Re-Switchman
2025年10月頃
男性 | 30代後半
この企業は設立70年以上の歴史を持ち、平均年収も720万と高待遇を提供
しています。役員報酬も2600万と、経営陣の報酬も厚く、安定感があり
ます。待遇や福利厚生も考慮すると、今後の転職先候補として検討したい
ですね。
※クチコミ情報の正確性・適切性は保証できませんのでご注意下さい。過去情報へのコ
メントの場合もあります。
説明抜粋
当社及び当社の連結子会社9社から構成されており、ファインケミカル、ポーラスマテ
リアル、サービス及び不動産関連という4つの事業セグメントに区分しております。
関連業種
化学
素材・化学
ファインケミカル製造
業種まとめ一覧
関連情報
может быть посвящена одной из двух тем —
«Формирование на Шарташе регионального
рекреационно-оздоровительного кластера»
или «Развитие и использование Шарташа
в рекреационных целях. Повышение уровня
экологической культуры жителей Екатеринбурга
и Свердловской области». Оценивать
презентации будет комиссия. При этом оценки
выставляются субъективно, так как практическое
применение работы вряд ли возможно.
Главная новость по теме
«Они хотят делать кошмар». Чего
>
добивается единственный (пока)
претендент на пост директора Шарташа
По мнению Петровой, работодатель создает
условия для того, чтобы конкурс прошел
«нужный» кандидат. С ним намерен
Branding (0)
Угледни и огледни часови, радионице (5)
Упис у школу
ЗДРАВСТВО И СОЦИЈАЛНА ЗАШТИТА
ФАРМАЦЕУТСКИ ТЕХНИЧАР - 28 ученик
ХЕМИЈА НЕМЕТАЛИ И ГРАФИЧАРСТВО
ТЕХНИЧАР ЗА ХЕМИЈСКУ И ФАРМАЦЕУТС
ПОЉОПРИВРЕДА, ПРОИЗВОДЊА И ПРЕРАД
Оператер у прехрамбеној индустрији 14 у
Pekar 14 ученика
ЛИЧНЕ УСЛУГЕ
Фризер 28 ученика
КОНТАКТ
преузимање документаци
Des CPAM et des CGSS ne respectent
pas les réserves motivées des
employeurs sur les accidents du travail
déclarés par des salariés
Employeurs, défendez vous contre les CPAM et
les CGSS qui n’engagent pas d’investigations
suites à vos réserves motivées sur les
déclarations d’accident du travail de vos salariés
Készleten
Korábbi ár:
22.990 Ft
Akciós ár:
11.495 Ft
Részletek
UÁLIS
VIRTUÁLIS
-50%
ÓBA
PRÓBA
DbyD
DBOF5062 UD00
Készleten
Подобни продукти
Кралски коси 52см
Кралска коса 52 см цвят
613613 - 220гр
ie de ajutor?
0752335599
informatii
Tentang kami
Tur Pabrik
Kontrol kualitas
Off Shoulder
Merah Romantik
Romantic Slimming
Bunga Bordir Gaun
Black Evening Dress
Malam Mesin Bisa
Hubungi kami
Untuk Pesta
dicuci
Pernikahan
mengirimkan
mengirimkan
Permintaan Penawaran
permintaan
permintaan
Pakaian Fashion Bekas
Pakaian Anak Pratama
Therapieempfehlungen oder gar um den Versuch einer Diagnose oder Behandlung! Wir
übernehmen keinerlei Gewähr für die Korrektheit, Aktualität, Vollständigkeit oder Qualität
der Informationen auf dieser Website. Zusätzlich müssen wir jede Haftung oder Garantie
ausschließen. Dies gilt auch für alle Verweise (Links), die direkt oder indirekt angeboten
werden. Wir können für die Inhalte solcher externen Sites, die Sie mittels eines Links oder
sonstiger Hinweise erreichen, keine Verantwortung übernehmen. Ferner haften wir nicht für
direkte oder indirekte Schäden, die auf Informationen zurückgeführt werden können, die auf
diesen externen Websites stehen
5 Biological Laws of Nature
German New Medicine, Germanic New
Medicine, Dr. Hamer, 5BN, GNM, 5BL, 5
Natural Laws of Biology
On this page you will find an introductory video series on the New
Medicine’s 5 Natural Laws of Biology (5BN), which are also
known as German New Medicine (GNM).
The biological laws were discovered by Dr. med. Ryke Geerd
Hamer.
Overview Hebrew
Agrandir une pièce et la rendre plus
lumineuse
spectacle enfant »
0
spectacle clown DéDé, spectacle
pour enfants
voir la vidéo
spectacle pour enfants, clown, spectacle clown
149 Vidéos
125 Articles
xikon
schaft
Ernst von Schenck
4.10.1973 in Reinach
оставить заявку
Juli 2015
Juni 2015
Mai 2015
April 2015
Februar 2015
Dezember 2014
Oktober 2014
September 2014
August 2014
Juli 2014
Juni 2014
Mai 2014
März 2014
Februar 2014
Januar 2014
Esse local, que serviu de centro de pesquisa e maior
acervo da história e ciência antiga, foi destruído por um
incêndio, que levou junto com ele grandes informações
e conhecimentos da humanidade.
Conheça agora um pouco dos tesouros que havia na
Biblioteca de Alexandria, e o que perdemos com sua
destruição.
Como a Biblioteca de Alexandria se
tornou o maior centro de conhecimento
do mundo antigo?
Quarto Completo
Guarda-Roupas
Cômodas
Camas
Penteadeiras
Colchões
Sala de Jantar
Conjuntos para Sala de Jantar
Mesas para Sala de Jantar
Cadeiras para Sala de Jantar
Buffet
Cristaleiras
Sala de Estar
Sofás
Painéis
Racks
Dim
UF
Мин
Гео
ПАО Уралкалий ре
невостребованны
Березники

Assignment → Take the line holding "Quarto Completo" and all lines after it through the end of the data, and set them down exactly.

Output for this exercise →
Quarto Completo
Guarda-Roupas
Cômodas
Camas
Penteadeiras
Colchões
Sala de Jantar
Conjuntos para Sala de Jantar
Mesas para Sala de Jantar
Cadeiras para Sala de Jantar
Buffet
Cristaleiras
Sala de Estar
Sofás
Painéis
Racks
Dim
UF
Мин
Гео
ПАО Уралкалий ре
невостребованны
Березники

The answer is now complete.